### Required action
Could you please reproduce every record below exactly, leaving out the pictures?

### Data provided

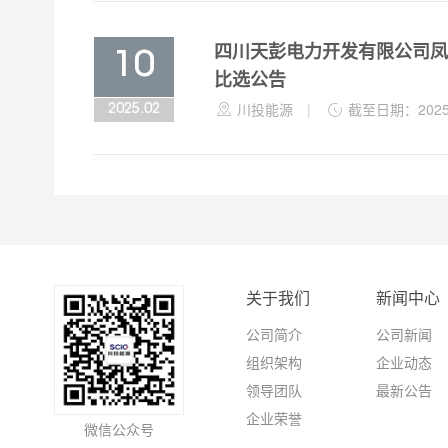
四川天彭电力开发有限公司凤
10
比选公告

川投能源
|

截至日期：2025-
2025.02
关于我们
新闻中心
公司简介
公司新闻
组织架构
企业动态
领导团队
最新公告
企业荣誉
微信公众号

### Your solution
四川天彭电力开发有限公司凤
10
比选公告

川投能源
|

截至日期：2025-
2025.02
关于我们
新闻中心
公司简介
公司新闻
组织架构
企业动态
领导团队
最新公告
企业荣誉
微信公众号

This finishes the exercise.